### Exercise input
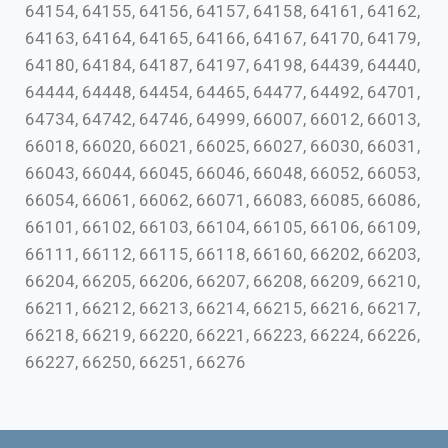
64154, 64155, 64156, 64157, 64158, 64161, 64162,
64163, 64164, 64165, 64166, 64167, 64170, 64179,
64180, 64184, 64187, 64197, 64198, 64439, 64440,
64444, 64448, 64454, 64465, 64477, 64492, 64701,
64734, 64742, 64746, 64999, 66007, 66012, 66013,
66018, 66020, 66021, 66025, 66027, 66030, 66031,
66043, 66044, 66045, 66046, 66048, 66052, 66053,
66054, 66061, 66062, 66071, 66083, 66085, 66086,
66101, 66102, 66103, 66104, 66105, 66106, 66109,
66111, 66112, 66115, 66118, 66160, 66202, 66203,
66204, 66205, 66206, 66207, 66208, 66209, 66210,
66211, 66212, 66213, 66214, 66215, 66216, 66217,
66218, 66219, 66220, 66221, 66223, 66224, 66226,
66227, 66250, 66251, 66276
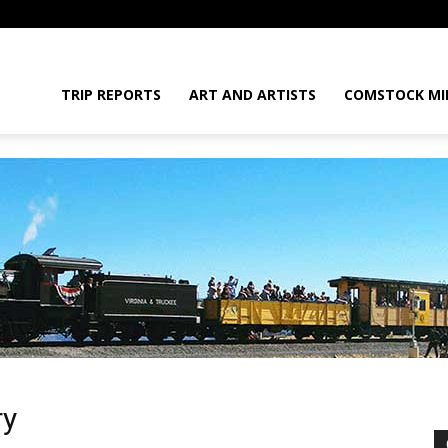
daGram
TRIP REPORTS
ART AND ARTISTS
COMSTOCK MI
da
ry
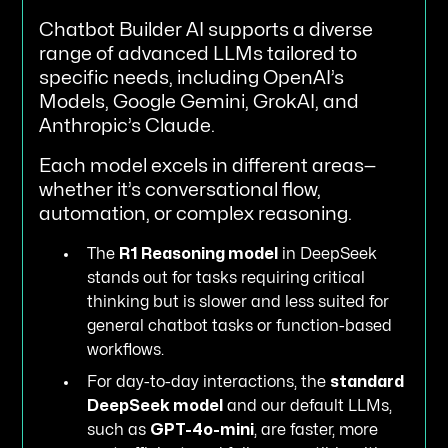
Chatbot Builder AI supports a diverse
range of advanced LLMs tailored to
specific needs, including OpenAI’s
Models, Google Gemini, GrokAI, and
Anthropic’s Claude.
Each model excels in different areas—
whether it’s conversational flow,
automation, or complex reasoning.
The
R1 Reasoning model
in DeepSeek
stands out for tasks requiring critical
thinking but is slower and less suited for
general chatbot tasks or function-based
workflows.
For day-to-day interactions, the
standard
DeepSeek model
and our default LLMs,
such as
GPT-4o-mini
, are faster, more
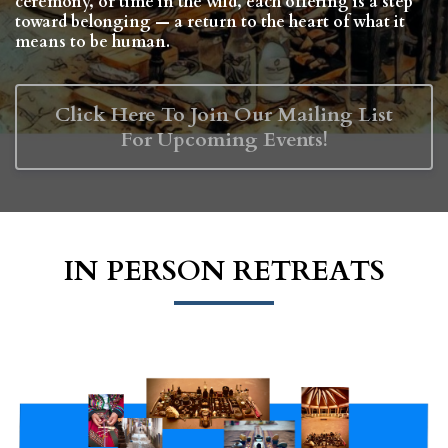
ceremony, or time in the wild, each offering is a step
toward belonging — a return to the heart of what it
means to be human.
Click Here To Join Our Mailing List
For Upcoming Events!
IN PERSON RETREATS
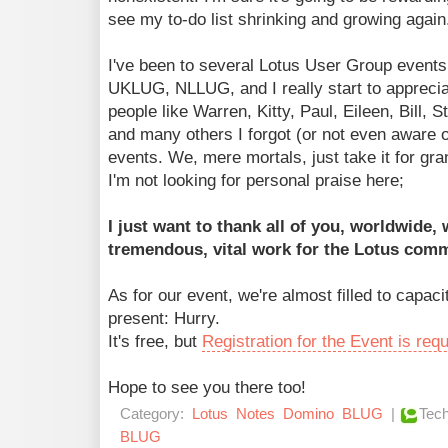
see my to-do list shrinking and growing again
I've been to several Lotus User Group events
UKLUG, NLLUG, and I really start to apprecia
people like Warren, Kitty, Paul, Eileen, Bill, 
and many others I forgot (or not even aware of
events. We, mere mortals, just take it for gra
I'm not looking for personal praise here;
I just want to thank all of you, worldwide,
tremendous, vital work for the Lotus comm
As for our event, we're almost filled to capacit
present: Hurry.
It's free, but
Registration for the Event is req
Hope to see you there too!
Category:
Lotus
Notes
Domino
BLUG
|
Tech
BLUG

### Exercise requirements
Go through the data and return every word of it verbatim, leaving out the pictures.

### Exercise solution
64154, 64155, 64156, 64157, 64158, 64161, 64162,
64163, 64164, 64165, 64166, 64167, 64170, 64179,
64180, 64184, 64187, 64197, 64198, 64439, 64440,
64444, 64448, 64454, 64465, 64477, 64492, 64701,
64734, 64742, 64746, 64999, 66007, 66012, 66013,
66018, 66020, 66021, 66025, 66027, 66030, 66031,
66043, 66044, 66045, 66046, 66048, 66052, 66053,
66054, 66061, 66062, 66071, 66083, 66085, 66086,
66101, 66102, 66103, 66104, 66105, 66106, 66109,
66111, 66112, 66115, 66118, 66160, 66202, 66203,
66204, 66205, 66206, 66207, 66208, 66209, 66210,
66211, 66212, 66213, 66214, 66215, 66216, 66217,
66218, 66219, 66220, 66221, 66223, 66224, 66226,
66227, 66250, 66251, 66276
daGram
TRIP REPORTS
ART AND ARTISTS
COMSTOCK MI
da
ry
Chatbot Builder AI supports a diverse
range of advanced LLMs tailored to
specific needs, including OpenAI’s
Models, Google Gemini, GrokAI, and
Anthropic’s Claude.
Each model excels in different areas—
whether it’s conversational flow,
automation, or complex reasoning.
The
R1 Reasoning model
in DeepSeek
stands out for tasks requiring critical
thinking but is slower and less suited for
general chatbot tasks or function-based
workflows.
For day-to-day interactions, the
standard
DeepSeek model
and our default LLMs,
such as
GPT-4o-mini
, are faster, more
ceremony, or time in the wild, each offering is a step
toward belonging — a return to the heart of what it
means to be human.
Click Here To Join Our Mailing List
For Upcoming Events!
IN PERSON RETREATS
see my to-do list shrinking and growing again
I've been to several Lotus User Group events
UKLUG, NLLUG, and I really start to apprecia
people like Warren, Kitty, Paul, Eileen, Bill, 
and many others I forgot (or not even aware of
events. We, mere mortals, just take it for gra
I'm not looking for personal praise here;
I just want to thank all of you, worldwide,
tremendous, vital work for the Lotus comm
As for our event, we're almost filled to capacit
present: Hurry.
It's free, but
Registration for the Event is req
Hope to see you there too!
Category:
Lotus
Notes
Domino
BLUG
|
Tech
BLUG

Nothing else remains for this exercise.